Stratum P- and S-Wave Q Factors Estimation via Improved Spectral Envelope Matching Method

• Published in: IEEE access Vol. 12; pp. 198079 - 198095
• Main Author: Wang, Chao
• Format: Journal Article
• Language: English
• Published: Piscataway IEEE 2024; The Institute of Electrical and Electronics Engineers, Inc. (IEEE); Institute of Electrical and Electronics Engineers
• Subjects: Accuracy; Attenuation; Centroids; empirical formulas; Estimates; Estimation; Frequency estimation; Frequency shift; improved spectral envelope matching (ISENVM) method; Matching; Noise; Noise measurement; Noise prediction; P waves; P- and S-wave Q factors; Propagation losses; Q factors; Q-factor; Regression analysis; S waves; Seismic attenuation; Seismic stability; Seismic waves; spectral envelope matching (SENVM) method; Thin films; thin layers; three-component VSP data; Time-domain analysis; Transmission loss; Tuofutai block; Wave attenuation; White noise
• ISSN: 2169-3536; 2169-3536
• DOI: 10.1109/ACCESS.2024.3520157

Seismic wave attenuation in viscoelastic subsurface environments is quantified by the quality factor Q. Accurate estimation of the S-wave Q factor is crucial for improving resolution, imaging quality, interpretation accuracy, and predicting reservoir fluids and permeability in multicomponent seismic data. Although widely used, the spectral matching method has significant limitations in stability and accuracy when applied to noisy field data, stemming primarily from challenges in noise attenuation and transmission loss compensation.
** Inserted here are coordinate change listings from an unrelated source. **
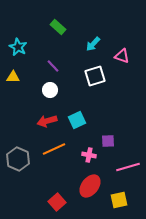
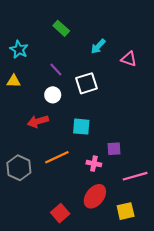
white square: (95, 76) -> (87, 83), moved
cyan square: (77, 120) -> (81, 127), turned 30
red arrow: (47, 121) -> (38, 121), moved

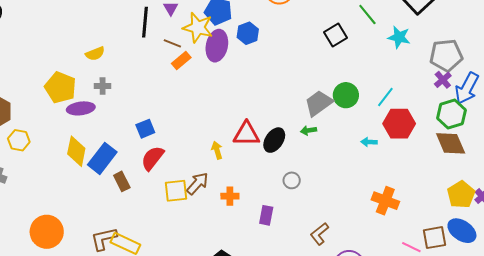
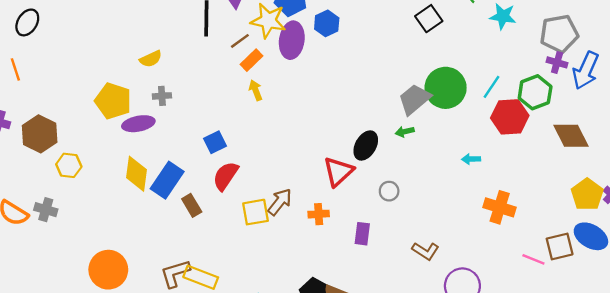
brown line: (172, 43) -> (240, 41), turned -54
purple cross: (443, 80) -> (557, 62), turned -30
green circle: (346, 95) -> (446, 88), size x1.4
green hexagon: (451, 114) -> (535, 92), moved
red triangle: (246, 134) -> (338, 172), moved, turned -40
cyan arrow: (369, 142) -> (471, 159), moved
yellow arrow: (217, 150) -> (256, 90), moved
brown L-shape: (319, 234) -> (426, 251), turned -105

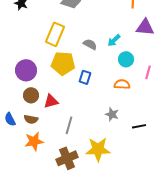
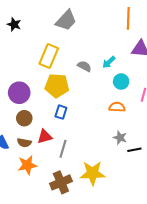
blue rectangle: (85, 77) -> (61, 112), moved
red triangle: (51, 101) -> (45, 137), moved
gray star: (112, 114) -> (120, 138), moved

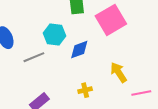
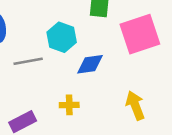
yellow cross: (85, 90) -> (69, 105), moved

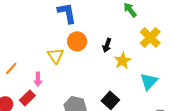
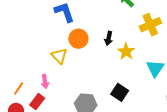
yellow cross: (150, 38) -> (150, 25), turned 30
orange line: (11, 68) -> (19, 89), moved

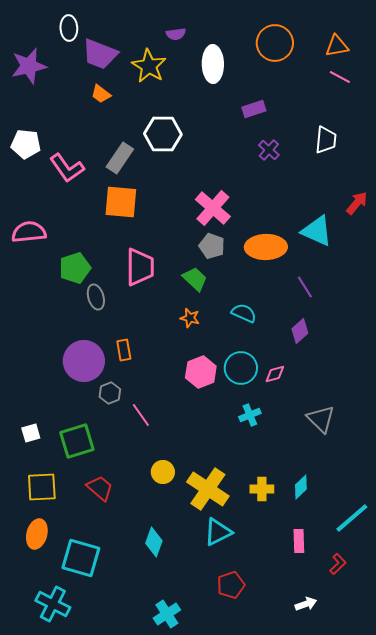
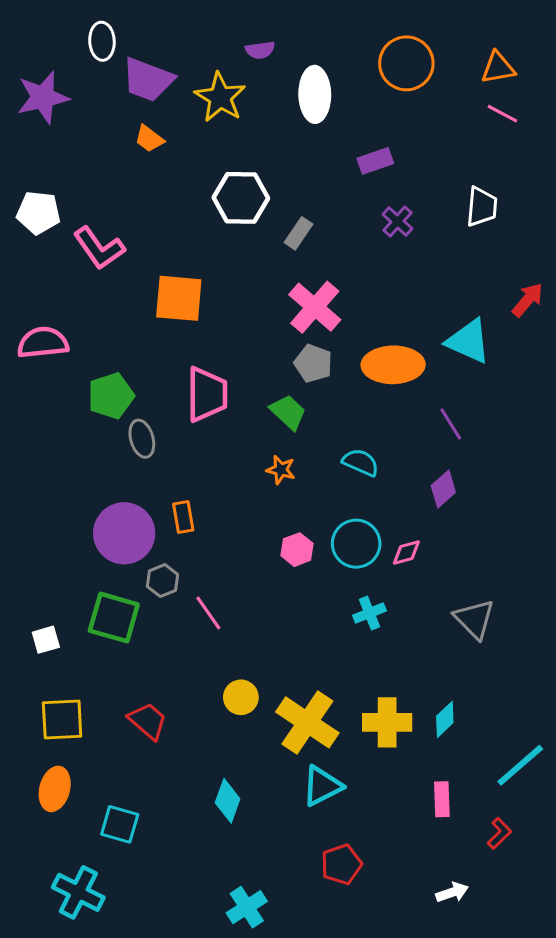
gray rectangle: (120, 158) -> (298, 233), moved, size x0.7
pink hexagon: (201, 372) -> (297, 550), size x0.7
green square: (77, 441) -> (114, 618), moved, turned 33
yellow cross: (262, 489) -> (387, 722), size x1.4
cyan square: (81, 558) -> (120, 824), size x0.7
To address these limitations, we propose the spectral envelope matching (SENVM) method, which, unlike traditional spectral matching, focuses on spectral envelope differences, significantly reducing spectral noise interference, thereby improving stability and accuracy in matching outcomes. Based on Ganley's theory, we propose an improved spectral envelope matching (ISENVM) method that builds on SENVM and incorporates transmission loss effects during estimation, thereby contributing to more accurate Q estimates. This method first extracts a seismic wavelet, followed by the centroid frequency shift (CFS) method to estimate formation Q values and construct an initial attenuation model. Then, the optimal formation Q values are determined using ISENVM. Applied to both noise-free and noisy synthetic vertical seismic profiling (VSP) down-going P- and S-wave data, both SENVM and ISENVM demonstrate superior anti-noise capabilities, providing more stable and accurate Q value estimates for P- and S-waves in thin layers compared to CFS. The successful application of ISENVM to field zero-offset three-component VSP data validates its effectiveness, contributing to a continuous model for the P- and S-wave Q factors. Finally, empirical formulas derived from regression analyses of P- and S-wave Q factors and velocities facilitate the estimation of S-wave Q factors and velocities for the Tuofutai block in the absence of reliable S-wave data.